Please, without the pictures, retype exactly the lines from the start of the material through the line that holds "また、ブルックのデザイン自体も紆".

> [Data supplied]
══════════

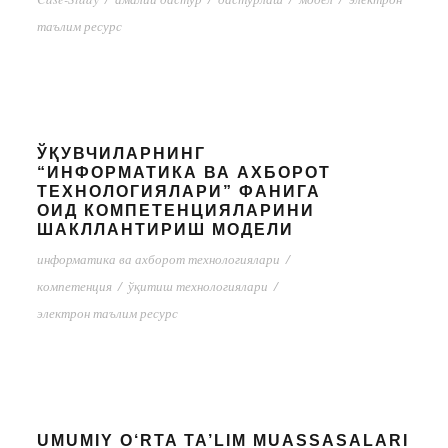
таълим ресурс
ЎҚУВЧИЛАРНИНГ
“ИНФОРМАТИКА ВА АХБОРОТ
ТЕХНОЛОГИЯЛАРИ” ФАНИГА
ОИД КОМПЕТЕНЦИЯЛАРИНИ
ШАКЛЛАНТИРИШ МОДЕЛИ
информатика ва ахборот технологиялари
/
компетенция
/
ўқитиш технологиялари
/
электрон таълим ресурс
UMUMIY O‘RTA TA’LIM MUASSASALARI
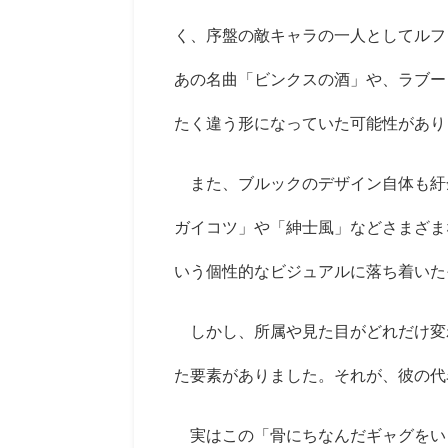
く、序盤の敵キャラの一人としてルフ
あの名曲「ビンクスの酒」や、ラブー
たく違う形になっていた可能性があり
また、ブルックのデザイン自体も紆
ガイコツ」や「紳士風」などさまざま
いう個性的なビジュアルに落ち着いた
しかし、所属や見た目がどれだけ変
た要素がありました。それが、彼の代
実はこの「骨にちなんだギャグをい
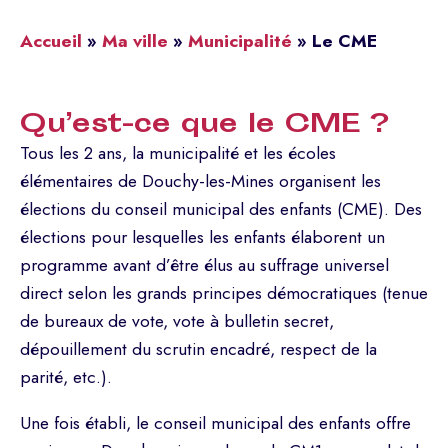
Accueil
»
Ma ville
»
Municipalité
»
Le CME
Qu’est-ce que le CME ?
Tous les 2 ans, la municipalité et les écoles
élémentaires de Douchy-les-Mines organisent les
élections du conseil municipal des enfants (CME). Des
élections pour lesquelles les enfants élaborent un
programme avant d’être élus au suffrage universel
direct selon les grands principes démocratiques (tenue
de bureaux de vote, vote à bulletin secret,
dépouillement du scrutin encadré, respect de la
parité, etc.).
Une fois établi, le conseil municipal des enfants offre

══════════

> [Exercise solution]
таълим ресурс
ЎҚУВЧИЛАРНИНГ
“ИНФОРМАТИКА ВА АХБОРОТ
ТЕХНОЛОГИЯЛАРИ” ФАНИГА
ОИД КОМПЕТЕНЦИЯЛАРИНИ
ШАКЛЛАНТИРИШ МОДЕЛИ
информатика ва ахборот технологиялари
/
компетенция
/
ўқитиш технологиялари
/
электрон таълим ресурс
UMUMIY O‘RTA TA’LIM MUASSASALARI
く、序盤の敵キャラの一人としてルフ
あの名曲「ビンクスの酒」や、ラブー
たく違う形になっていた可能性があり
また、ブルックのデザイン自体も紆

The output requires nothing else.